Who’s the entrepreneur?
Native of Michigan, Williams is a beneficiary of Law 22 created to attract foreign investors to the island, and one of his companies included in the lawsuit — El Morro Financial Group — benefits from tax exemptions offered by the DDEC through Law 20 “to promote exports” that were included in the Tax Incentives Code in July 2019.
Noel Zamot was the chairman of the Kinetic International Board of Directors while at the same time was the Fiscal Control Board’s Revitalization Coordinator. In September 2019, the CPI learned that Williams’ employees told Zamot about the complaint before the SEC involving Kinetic Funds, but when asked about that company, Zamot said, “I don’t know any entity by that name.”
“In April 2019, Williams used $2,050,000 of additional KFYield funds in the form of two Lendacy loans to provide financial support to his external business ventures. These expenses included, among others, paying for the development of KIH [Kinetic International], an international entity in Puerto Rico, the development of an international exchange in Puerto Rico, and paying more than $600,000 for a multi-day event held to highlight and introduce KIH to the public at a luxury hotel in Puerto Rico,” according to the lawsuit.
The event that the SEC referred to is the “Kinetic Investment Summit,” a convention that took place from Feb. 27 to Mar. 1, 2019 at the Vanderbilt Hotel in Condado. The Puerto Rico Financial Institutions Commissioner (OCIF, in Spanish) George Joyner and Zamot were keynote speakers at the event.
“The former employees and directors of KIH are very concerned about recent allegations by the Securities and Exchange Commission (SEC) against the former CEO and majority shareholder, Mr. Michael S. Williams,” Zamot told the CPI in an email.
“If these allegations are true, the former employees and directors of KIH are victims of willful, gross misrepresentation by Mr. Williams. These allegations represent a significant violation of trust, a breach of fiduciary responsibility and willful misrepresentation to shareholders, former employees and directors of the company,” he said.
“The former employees and directors of KIH condemn, in the most emphatic possible way, any and all unethical behavior that harms investors, shareholders and other stakeholders who have put their faith and trust in officers with fiduciary responsibility,” Zamot added in the email.
“The former employees and directors of KIH look forward to continuing their cooperation with local authorities, and enthusiastically cooperating with the SEC and other federal investigative authorities to ensure a prompt and proper resolution of this matter,” he said.
The fraud scheme
The lawsuit filed by the SEC details the scheme that the CPI revealed in September through several sources and documents.
“Defendant (Michael Williams) solicited investors to invest in Kinetic Funds I, LLL (“Kinetic Funds”), a purported hedge fund with a sub-fund structure that they managed.
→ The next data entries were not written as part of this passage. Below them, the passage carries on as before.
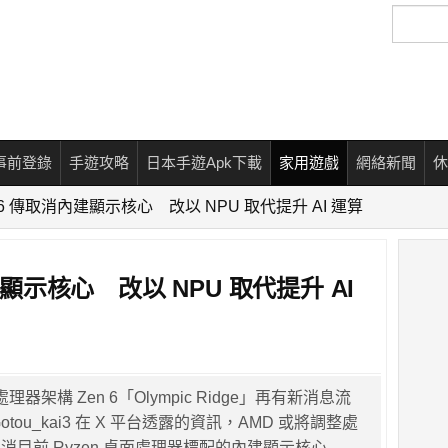
搜
尋
事前登錄
手遊攻略
日本手遊Apk下載
家用遊戲
網絡新聞
休
n 6 傳取消內建顯示核心 改以 NPU 取代提升 AI 運算
建顯示核心 改以 NPU 取代提升 AI
理器架構 Zen 6「Olympic Ridge」再有新消息流
tou_kai3 在 X 平台透露的資訊，AMD 或將調整處
消目前 Ryzen 桌面處理器標配的內建顯示核心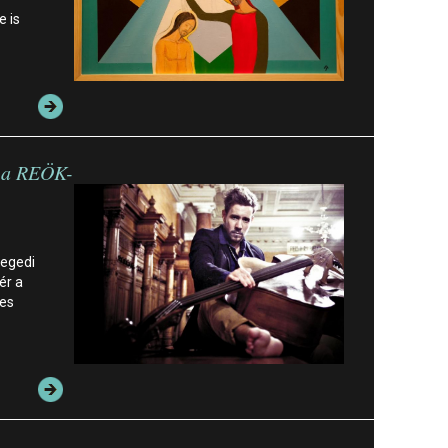
 is
l a REÖK-
zegedi
ér a
ges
Defendants represented to investors that the largest sub-fund, Kinetic Funds Yield (“KFYield”), invested all of its assets in income-producing U.S. listed financial products hedged by listed options…. In reality, Defendants diverted a substantial portion of KFYield investor capital to KCL Services LLC d/b/a Lendacy (“Lendacy”), a private, start-up company owned by Williams. Lendacy was neither listed on a U.S exchange nor capable of being hedged with listed options. Williams then directed Lendacy to make loans using KFYield assets to himself, entities controlled by him, and others,” the lawsuit states.
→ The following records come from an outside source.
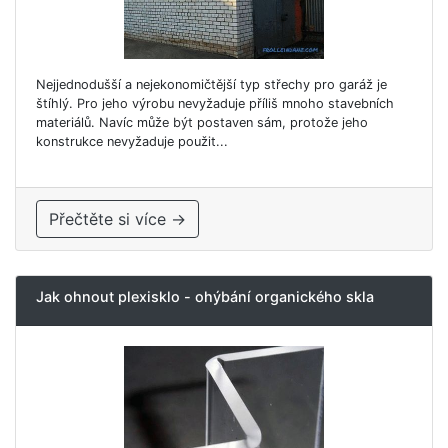
Nejjednodušší a nejekonomičtější typ střechy pro garáž je
štíhlý. Pro jeho výrobu nevyžaduje příliš mnoho stavebních
materiálů. Navíc může být postaven sám, protože jeho
konstrukce nevyžaduje použit...
Přečtěte si více →
Jak ohnout plexisklo - ohýbání organického skla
Williams got investors for Kinetic Funds by several means . Williams initially offered Kinetic Funds services to his friends, partners and associates. Over time, he designed brochures, websites and used referrals to solicit additional investors, according to the lawsuit.
In 2015, Williams began to market Kinetic Funds through Lendancy. Williams and his associates would tell prospective investors that if they invested in Kinetic they would be eligible to receive a Lendancy credit line of up to 70% of their investments in Kinetic at low interest rates. Investors were not notified that Kinetic’s assets would be used to finance Lendacy’s loans. That is, the money their clients received as loans was their own money, what they had invested in Kinetic.
In 2016, Williams moved from Florida to Puerto Rico, opened a second office, and began soliciting investors to put their money in Kinetics, according to the lawsuit. That year, he signed the contracts with the CFSE and the ACAA.
The parties responsible for the contract with the CFSE
In a video of the CFSE’s Governing Board meeting in October 2016, Fund Administrator Liza Estrada-Figueroa says that the contract with Kinetic Funds raised questions among the administration and the lawyers advising on the agency’s financial matters. But the CFSE’s financial advisors, Consultiva Wealth Management, recommended that the contract be signed, the CPI found.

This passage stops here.